> Work required: Keep only the lines of the data below that contain "There", and copy them.

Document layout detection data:
════════

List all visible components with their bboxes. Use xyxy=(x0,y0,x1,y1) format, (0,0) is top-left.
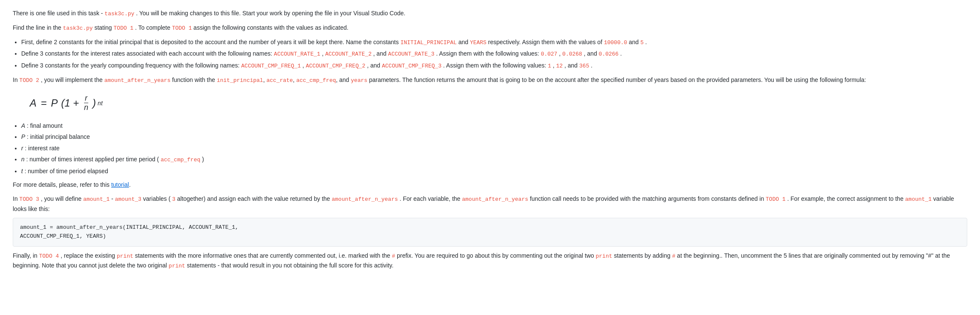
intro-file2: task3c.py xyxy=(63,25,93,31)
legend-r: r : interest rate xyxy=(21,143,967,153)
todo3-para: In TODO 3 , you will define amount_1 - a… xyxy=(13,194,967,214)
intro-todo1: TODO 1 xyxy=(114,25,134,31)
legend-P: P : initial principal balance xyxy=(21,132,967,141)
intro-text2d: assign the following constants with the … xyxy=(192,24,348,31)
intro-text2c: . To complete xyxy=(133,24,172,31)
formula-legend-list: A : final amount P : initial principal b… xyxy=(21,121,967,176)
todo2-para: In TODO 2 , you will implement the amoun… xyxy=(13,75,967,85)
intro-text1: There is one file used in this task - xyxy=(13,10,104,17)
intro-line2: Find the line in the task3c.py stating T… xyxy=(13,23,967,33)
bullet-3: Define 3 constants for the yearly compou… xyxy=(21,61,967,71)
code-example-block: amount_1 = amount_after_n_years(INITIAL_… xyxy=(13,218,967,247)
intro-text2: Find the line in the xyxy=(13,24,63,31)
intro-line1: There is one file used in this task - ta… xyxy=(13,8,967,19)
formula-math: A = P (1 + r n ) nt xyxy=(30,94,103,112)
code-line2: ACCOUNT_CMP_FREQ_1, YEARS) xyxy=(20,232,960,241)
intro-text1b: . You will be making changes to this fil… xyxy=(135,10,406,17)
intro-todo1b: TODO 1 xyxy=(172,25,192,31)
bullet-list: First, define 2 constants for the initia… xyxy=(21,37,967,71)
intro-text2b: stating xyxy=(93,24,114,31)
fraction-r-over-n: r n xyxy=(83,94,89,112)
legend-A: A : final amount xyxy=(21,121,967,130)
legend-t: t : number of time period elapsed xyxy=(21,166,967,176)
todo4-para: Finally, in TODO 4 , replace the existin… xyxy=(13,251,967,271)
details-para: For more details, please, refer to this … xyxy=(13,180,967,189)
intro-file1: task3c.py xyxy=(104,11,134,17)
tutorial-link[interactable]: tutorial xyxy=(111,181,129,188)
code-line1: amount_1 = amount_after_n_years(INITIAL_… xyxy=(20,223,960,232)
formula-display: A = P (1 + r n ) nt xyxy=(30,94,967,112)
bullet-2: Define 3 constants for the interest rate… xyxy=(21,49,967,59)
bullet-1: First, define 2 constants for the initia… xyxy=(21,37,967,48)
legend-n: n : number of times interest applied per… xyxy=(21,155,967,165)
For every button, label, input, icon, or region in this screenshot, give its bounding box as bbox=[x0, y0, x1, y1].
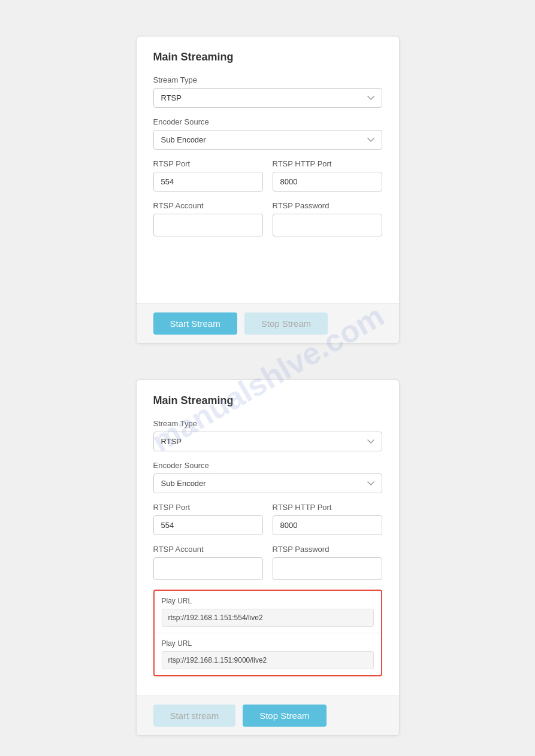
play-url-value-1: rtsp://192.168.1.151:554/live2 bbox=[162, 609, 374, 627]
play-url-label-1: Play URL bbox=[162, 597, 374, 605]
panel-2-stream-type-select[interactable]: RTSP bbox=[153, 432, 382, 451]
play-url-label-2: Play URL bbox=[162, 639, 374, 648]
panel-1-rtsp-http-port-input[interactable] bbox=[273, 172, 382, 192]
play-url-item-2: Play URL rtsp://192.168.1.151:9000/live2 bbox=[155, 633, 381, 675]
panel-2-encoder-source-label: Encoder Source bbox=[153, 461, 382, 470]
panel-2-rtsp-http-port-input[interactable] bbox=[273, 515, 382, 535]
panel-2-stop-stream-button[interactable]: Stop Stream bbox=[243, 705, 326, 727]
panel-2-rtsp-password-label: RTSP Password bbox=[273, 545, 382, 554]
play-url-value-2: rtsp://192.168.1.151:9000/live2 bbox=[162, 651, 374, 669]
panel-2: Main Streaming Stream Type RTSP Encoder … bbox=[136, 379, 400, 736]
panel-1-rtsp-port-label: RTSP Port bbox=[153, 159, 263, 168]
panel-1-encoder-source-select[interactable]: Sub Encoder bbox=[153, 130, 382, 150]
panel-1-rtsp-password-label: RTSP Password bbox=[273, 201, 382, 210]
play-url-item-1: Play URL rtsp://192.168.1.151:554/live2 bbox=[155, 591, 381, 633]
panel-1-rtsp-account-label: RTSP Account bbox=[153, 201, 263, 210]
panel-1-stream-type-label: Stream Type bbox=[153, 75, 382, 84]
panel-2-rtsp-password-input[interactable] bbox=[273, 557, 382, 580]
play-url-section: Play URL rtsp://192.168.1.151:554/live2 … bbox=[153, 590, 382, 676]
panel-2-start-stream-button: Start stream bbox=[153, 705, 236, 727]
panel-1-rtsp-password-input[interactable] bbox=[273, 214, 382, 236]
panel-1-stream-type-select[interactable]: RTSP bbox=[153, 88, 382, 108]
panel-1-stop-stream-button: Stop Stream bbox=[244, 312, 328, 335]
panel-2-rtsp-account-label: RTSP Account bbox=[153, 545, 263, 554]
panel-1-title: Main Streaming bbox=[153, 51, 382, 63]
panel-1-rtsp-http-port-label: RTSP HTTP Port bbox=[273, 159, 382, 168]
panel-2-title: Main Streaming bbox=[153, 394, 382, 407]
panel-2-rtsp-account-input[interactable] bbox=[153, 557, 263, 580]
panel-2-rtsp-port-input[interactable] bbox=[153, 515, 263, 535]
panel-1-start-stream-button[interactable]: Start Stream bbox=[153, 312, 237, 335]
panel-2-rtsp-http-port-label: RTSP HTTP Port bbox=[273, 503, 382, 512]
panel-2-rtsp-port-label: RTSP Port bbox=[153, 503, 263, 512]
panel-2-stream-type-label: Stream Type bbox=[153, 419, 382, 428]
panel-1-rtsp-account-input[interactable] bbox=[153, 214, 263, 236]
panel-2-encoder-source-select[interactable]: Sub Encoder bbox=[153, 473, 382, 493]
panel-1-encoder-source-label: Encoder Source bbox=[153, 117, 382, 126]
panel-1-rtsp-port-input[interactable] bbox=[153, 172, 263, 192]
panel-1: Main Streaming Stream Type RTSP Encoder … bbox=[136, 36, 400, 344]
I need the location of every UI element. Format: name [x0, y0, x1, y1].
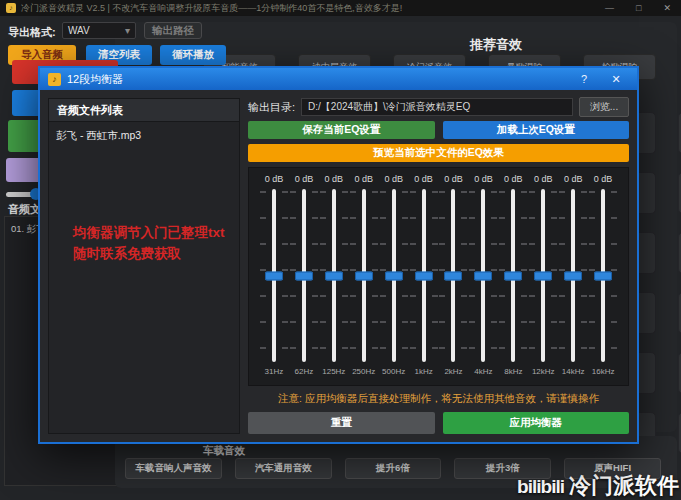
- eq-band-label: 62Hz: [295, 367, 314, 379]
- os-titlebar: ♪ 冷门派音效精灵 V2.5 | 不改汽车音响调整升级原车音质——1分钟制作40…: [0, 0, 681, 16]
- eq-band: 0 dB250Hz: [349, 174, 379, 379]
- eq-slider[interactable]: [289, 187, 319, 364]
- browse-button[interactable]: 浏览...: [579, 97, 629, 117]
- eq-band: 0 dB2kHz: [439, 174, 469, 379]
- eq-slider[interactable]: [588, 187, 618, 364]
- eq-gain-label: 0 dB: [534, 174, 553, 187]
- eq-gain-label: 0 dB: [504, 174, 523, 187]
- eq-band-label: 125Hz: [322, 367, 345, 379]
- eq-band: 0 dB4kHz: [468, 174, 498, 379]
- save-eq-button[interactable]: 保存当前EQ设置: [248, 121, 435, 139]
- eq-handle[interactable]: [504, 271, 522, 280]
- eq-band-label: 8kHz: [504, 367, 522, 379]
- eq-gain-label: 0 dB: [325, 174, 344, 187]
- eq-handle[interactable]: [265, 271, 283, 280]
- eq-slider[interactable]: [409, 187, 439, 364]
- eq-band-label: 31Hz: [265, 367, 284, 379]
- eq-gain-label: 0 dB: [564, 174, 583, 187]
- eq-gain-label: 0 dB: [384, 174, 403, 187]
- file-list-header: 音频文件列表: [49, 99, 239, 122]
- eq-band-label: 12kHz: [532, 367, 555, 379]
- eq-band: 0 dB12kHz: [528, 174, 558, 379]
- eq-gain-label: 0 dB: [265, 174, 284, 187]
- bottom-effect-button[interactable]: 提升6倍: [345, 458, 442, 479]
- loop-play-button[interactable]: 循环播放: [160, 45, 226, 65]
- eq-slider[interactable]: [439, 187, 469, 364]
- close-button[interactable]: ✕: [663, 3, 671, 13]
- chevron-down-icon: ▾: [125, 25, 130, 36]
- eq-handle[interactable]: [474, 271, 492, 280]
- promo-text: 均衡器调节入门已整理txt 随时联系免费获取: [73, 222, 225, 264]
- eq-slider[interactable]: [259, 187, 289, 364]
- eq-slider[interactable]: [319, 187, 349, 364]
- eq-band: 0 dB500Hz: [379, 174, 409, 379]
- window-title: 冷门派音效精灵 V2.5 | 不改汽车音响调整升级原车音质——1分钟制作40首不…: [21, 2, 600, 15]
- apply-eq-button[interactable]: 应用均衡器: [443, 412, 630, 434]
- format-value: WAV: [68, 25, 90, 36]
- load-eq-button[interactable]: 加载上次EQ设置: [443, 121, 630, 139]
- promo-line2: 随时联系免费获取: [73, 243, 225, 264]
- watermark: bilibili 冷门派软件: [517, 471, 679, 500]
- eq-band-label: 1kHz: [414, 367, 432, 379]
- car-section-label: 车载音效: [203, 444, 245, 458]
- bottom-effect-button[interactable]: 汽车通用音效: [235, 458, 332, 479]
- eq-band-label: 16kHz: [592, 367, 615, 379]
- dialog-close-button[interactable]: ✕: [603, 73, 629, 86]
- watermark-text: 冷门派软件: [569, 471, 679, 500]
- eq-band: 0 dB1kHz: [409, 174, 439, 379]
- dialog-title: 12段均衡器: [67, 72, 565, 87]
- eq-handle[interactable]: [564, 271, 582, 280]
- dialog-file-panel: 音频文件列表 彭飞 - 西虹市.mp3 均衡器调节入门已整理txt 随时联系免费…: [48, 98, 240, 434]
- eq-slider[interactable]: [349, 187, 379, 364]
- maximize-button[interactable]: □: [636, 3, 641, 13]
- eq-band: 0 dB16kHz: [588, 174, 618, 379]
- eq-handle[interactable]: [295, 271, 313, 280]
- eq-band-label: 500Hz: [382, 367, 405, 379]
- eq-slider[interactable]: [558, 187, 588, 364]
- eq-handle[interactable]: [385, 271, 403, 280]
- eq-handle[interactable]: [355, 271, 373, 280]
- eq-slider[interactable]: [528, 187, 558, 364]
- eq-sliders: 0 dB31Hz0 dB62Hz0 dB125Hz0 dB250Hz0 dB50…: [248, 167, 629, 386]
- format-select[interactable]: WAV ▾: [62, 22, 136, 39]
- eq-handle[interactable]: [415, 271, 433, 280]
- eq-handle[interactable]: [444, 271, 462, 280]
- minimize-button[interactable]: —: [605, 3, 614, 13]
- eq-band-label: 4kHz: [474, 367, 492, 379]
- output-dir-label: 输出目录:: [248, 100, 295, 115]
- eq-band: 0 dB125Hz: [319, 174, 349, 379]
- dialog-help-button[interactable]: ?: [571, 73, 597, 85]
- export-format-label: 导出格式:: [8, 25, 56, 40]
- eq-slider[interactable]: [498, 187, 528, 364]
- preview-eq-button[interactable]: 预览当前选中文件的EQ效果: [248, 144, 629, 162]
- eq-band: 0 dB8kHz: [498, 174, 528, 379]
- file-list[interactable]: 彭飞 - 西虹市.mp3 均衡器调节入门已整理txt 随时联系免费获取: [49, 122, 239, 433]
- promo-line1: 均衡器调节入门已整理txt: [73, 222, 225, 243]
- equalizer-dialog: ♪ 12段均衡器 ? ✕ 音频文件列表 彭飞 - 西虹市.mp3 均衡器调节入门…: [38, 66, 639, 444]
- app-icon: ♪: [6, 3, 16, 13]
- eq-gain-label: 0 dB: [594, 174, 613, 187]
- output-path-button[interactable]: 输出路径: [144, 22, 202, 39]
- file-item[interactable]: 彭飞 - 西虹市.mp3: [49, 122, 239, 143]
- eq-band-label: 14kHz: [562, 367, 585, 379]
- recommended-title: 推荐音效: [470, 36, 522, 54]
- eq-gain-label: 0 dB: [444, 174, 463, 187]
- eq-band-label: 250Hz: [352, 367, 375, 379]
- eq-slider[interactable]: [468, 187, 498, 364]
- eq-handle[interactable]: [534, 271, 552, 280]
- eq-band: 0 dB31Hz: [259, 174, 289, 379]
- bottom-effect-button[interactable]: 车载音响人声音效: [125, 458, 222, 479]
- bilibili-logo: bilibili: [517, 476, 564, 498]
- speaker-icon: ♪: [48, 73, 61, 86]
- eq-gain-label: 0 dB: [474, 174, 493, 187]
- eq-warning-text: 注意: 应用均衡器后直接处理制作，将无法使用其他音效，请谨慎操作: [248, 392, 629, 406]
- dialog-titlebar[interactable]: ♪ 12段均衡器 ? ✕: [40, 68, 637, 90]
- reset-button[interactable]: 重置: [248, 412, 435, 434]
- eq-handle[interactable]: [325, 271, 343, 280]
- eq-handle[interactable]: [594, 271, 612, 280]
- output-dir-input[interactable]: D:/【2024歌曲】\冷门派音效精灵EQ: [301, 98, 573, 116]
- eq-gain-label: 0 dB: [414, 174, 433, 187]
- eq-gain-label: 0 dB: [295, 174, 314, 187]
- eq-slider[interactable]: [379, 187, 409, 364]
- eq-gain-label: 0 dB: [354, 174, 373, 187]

════════

> Reply to the task:
intro-text1: There is one file used in this task - xyxy=(13,10,104,17)
intro-line1: There is one file used in this task - ta… xyxy=(13,8,967,19)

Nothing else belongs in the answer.